The U.K. government further argues that the U.N. has completely “ignored” the facts of the case, namely, that Assange skipped bail while facing serious criminal charges and has “voluntarily” chosen to remain in “detention.” It continued:
“Julian Assange has never been arbitrarily detained by the UK. The opinion of the UN Working Group ignores the facts and the well-recognised protections of the British legal system. He is, in fact, voluntarily avoiding lawful arrest by choosing to remain in the Ecuadorean embassy. An allegation of rape is still outstanding and a European Arrest Warrant in place, so the UK continues to have a legal obligation to extradite him to Sweden. As the UK is not a party to the Caracas Convention, we do not recognise ‘diplomatic asylum’.”
The long and short of all this is that Assange may have won a moral victory today, but the U.K. (or Sweden) won’t accept the U.N.’s verdict and let Assange walk away.
There are conflicting reports around whether the U.N.’s decision is in any way legally binding. Christophe Peschoux from the U.N. went on record yesterday to say that whatever decision the panel arrived at would be legally binding.
— UN Human Rights (@UNHumanRights) February 4, 2016
The U.N. has again today reiterated that the opinions of the Working Group on Arbitrary Detention (WGAD) are legally binding “to the extent that they are based on binding international human rights law, such as the International Covenant on Civil and Political Rights (ICCPR).”

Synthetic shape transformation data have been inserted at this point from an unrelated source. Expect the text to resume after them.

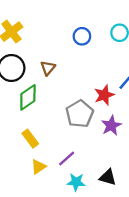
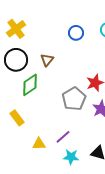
yellow rectangle: (30, 139) -> (17, 118), moved
yellow triangle: (38, 167) -> (39, 144), turned 32

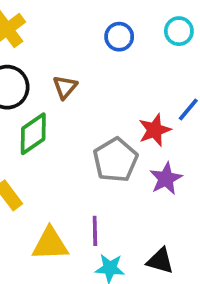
purple line: (63, 137) -> (95, 231), turned -49
yellow triangle: (39, 144) -> (50, 244), size x1.5

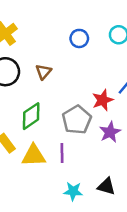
green diamond: (33, 134) -> (31, 116), moved
purple line: (95, 231) -> (62, 153), moved
yellow triangle: (50, 244) -> (34, 156), moved

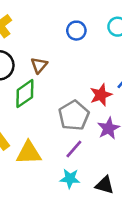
green diamond: (31, 116) -> (25, 94), moved
purple line: (62, 153) -> (74, 149), moved, turned 42
cyan star: (73, 191) -> (70, 179), moved

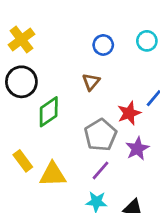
brown triangle: (39, 65) -> (91, 82), moved

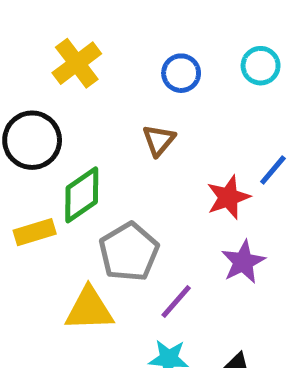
yellow cross: (21, 40) -> (77, 63), moved
gray pentagon: (101, 135) -> (129, 252), moved
yellow rectangle: (23, 161) -> (35, 232), moved, turned -70

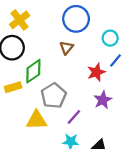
yellow cross: (77, 63) -> (20, 20), moved
cyan circle: (261, 66) -> (110, 38), moved
blue circle: (181, 73) -> (76, 19), size x1.6

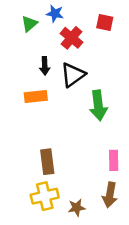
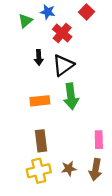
red square: (105, 22) -> (87, 12), moved, turned 32
orange rectangle: (36, 97) -> (40, 101), moved
green arrow: (98, 105) -> (71, 96), moved
brown star: (77, 208) -> (69, 169), moved

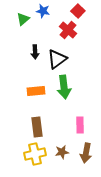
red cross: (62, 33) -> (68, 30), moved
pink rectangle: (99, 140) -> (80, 125), moved

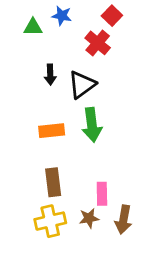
green triangle: (23, 19) -> (33, 27), turned 40
pink rectangle: (80, 125) -> (102, 194), moved

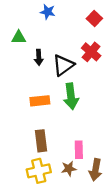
red square: (112, 16) -> (94, 18), moved
green triangle: (33, 27) -> (19, 37), moved
red cross: (98, 43) -> (91, 52), moved

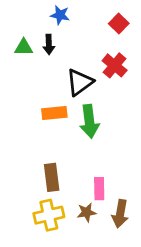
black arrow: (39, 57) -> (49, 44), moved
orange rectangle: (40, 101) -> (54, 113), moved

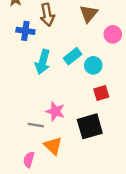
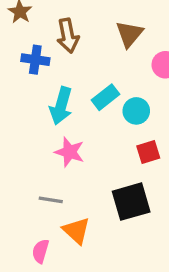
pink star: (55, 111) -> (70, 152), moved

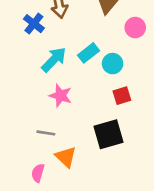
blue cross: (35, 60) -> (34, 24), turned 30
cyan arrow: (61, 106) -> (54, 60), turned -152

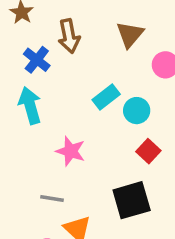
cyan arrow: (54, 60) -> (30, 105), moved, turned -60
red square: (122, 96) -> (148, 151), turned -30

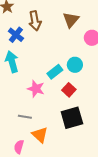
cyan rectangle: (106, 97) -> (55, 72), moved
red square: (148, 151) -> (69, 90), moved

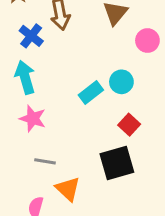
pink star: (36, 89) -> (33, 119), moved
red square: (69, 90) -> (129, 125), moved

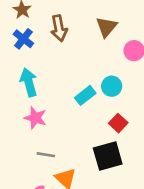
blue cross: (31, 36) -> (23, 39), moved

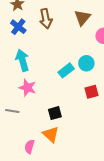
red square: (118, 123) -> (91, 92), turned 32
gray line: (46, 155) -> (12, 111), moved
black square: (108, 156) -> (55, 113), moved, size x0.6

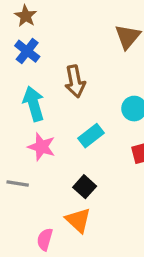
brown arrow: (46, 19) -> (75, 81), moved
cyan rectangle: (66, 70) -> (91, 136), moved
black square: (55, 113) -> (85, 187), turned -32

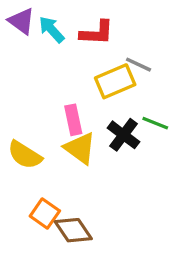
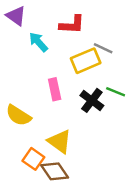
cyan arrow: (52, 29) -> (38, 42), moved
yellow triangle: (80, 148) -> (60, 142), moved

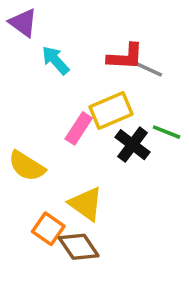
red L-shape: (72, 25) -> (125, 57), moved
yellow rectangle: (86, 61) -> (111, 111), moved
pink rectangle: (55, 89) -> (79, 128), turned 45

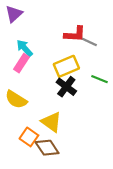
purple triangle: (23, 23) -> (14, 14), turned 42
cyan arrow: (55, 60) -> (25, 48), moved
pink rectangle: (79, 128) -> (21, 63), moved
black cross: (133, 145) -> (66, 87), moved

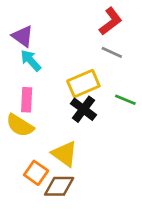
purple triangle: (14, 14) -> (23, 36), moved, turned -42
red L-shape: (75, 34) -> (110, 21), moved, turned -40
pink rectangle: (21, 63) -> (27, 100), moved, turned -30
brown diamond: (47, 148) -> (59, 186), turned -55

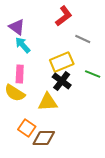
red L-shape: (110, 21) -> (64, 16), moved
yellow triangle: (65, 154) -> (48, 102), moved, turned -40

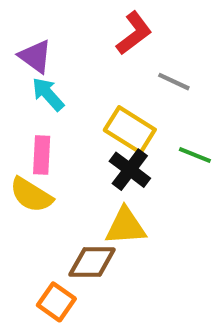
yellow rectangle: (62, 62) -> (130, 130), turned 55
yellow triangle: (48, 102) -> (126, 226), moved
orange square: (27, 128) -> (56, 302), moved
brown diamond: (44, 138) -> (92, 262), moved

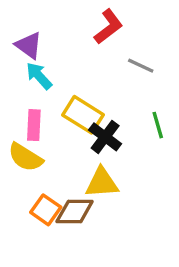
yellow rectangle: (130, 130) -> (83, 115), moved
green line: (195, 155) -> (158, 125), turned 52
orange square: (56, 302) -> (46, 210), moved

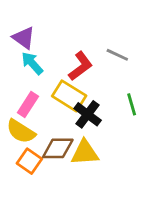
red L-shape: (108, 27) -> (80, 66), moved
pink rectangle: (34, 125) -> (28, 104), turned 30
orange square: (46, 210) -> (29, 161), moved
brown diamond: (75, 212) -> (58, 148), moved

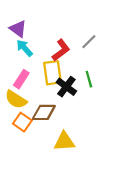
gray line: (117, 55) -> (89, 42), turned -70
yellow rectangle: (69, 96) -> (52, 73), turned 50
green line: (132, 104) -> (89, 79), moved
yellow triangle: (85, 153) -> (64, 141), moved

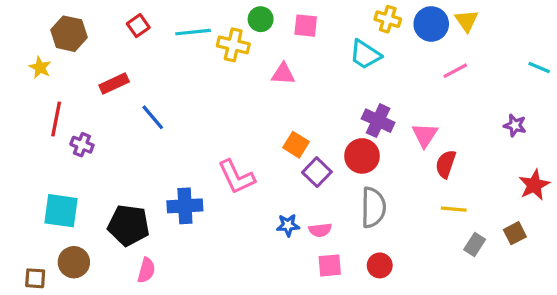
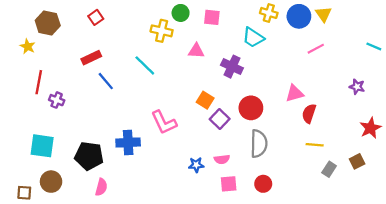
cyan line: (193, 32) -> (145, 65), moved, turned 50
red rectangle: (114, 84) -> (91, 58), moved
purple cross: (378, 121) -> (232, 67), moved
pink triangle: (425, 135) -> (294, 93), turned 42
blue star: (288, 225) -> (196, 165), moved

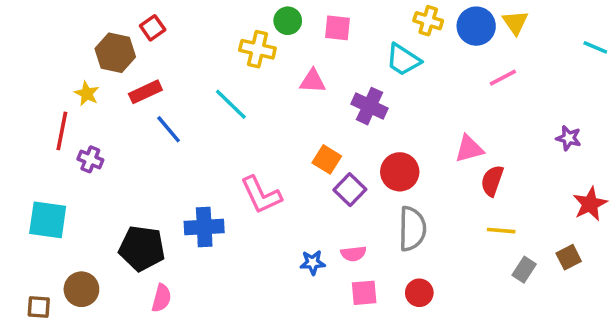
brown hexagon: (48, 23) -> (115, 53), moved
yellow star: (28, 46) -> (87, 94), moved
cyan line: (374, 46) -> (595, 47), moved
cyan square: (42, 146) -> (48, 220), moved

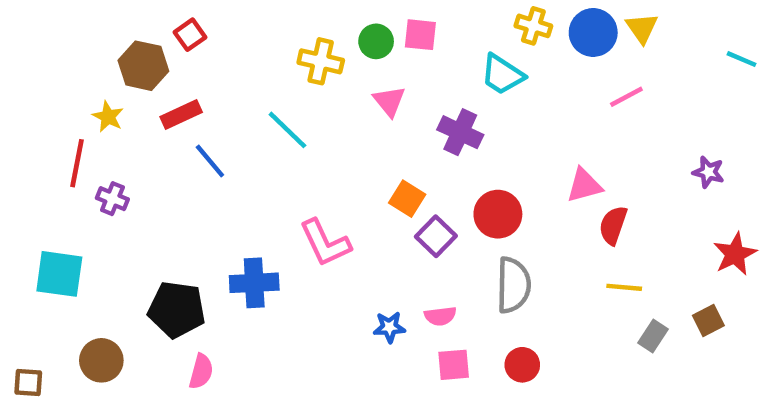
green circle: (288, 21) -> (376, 41), moved
pink triangle: (313, 81) -> (389, 101), turned 48
brown square: (39, 307) -> (28, 383), moved

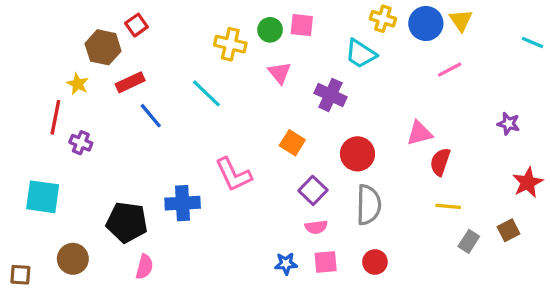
purple square: (436, 236) -> (313, 190), moved
blue star: (389, 327) -> (286, 264), moved

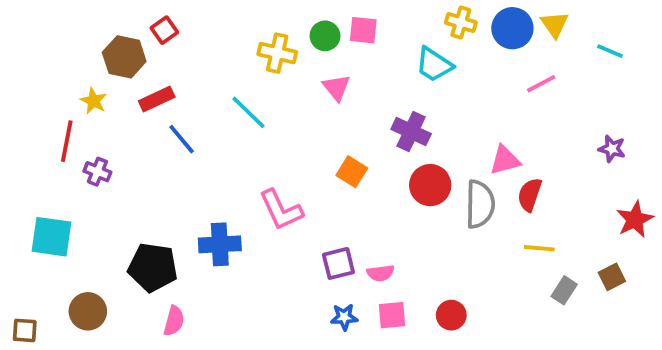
cyan line: (532, 43) -> (610, 51), moved
purple cross: (330, 95) -> (411, 132), moved
purple square: (313, 190) -> (338, 263), moved, turned 32
gray semicircle: (369, 205) -> (480, 204), moved

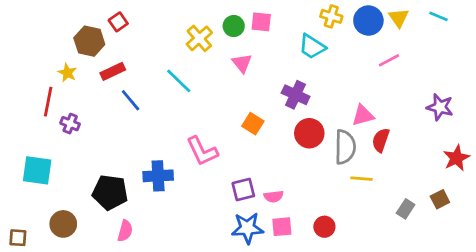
cyan line: (610, 51) -> (439, 16), moved
yellow cross: (277, 53) -> (199, 38), turned 36
purple star: (612, 149) -> (440, 107), size x1.4
yellow line: (539, 248) -> (362, 179), moved
blue star: (344, 317) -> (247, 228), size x1.6

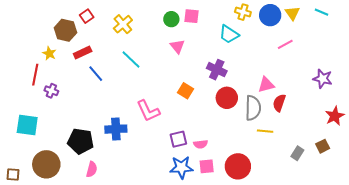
yellow cross: (199, 38) -> (123, 24), moved
brown circle: (63, 224) -> (46, 164), size x1.4
red circle: (324, 227) -> (238, 166), size x1.6

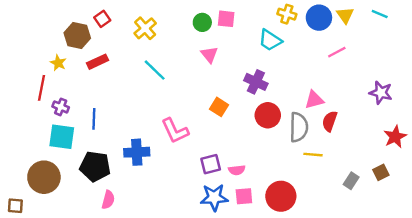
blue line: (96, 74) -> (94, 119), moved, turned 42
cyan square: (27, 125) -> (62, 137), moved
brown circle: (46, 164) -> (44, 177), moved

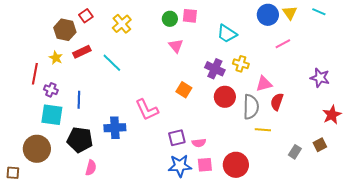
yellow cross: (287, 14) -> (241, 64), moved
yellow star: (58, 63) -> (56, 58), moved
cyan line: (155, 70) -> (112, 63), moved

If the U.K. is to ignore the U.N.’s decision, this would also bring into question the need for the U.N. to exist at all. “For the international human rights system to function, states must abide by the rulings,” said Norwegian lawyer Professor Mads Andenas, former chair of the UNWGAD panel, to the Guardian. “There’s no other way to deal with it. If the state is in violation of international law, it’s for the state to find ways to give effect to the [panel’s] decision.”
While it is true that opinions of the WGAD are often considered by key international institutions, such as the European Court of Human Rights, there is also the issue of domestic laws at play here. Can the U.N.’s decision simply ignore the fact that Assange is facing serious criminal charges, which he has “voluntarily avoided” for almost four years? And can the U.K. simply ignore the findings of an organization to which it subscribes?
It seems unlikely this saga will end anytime soon.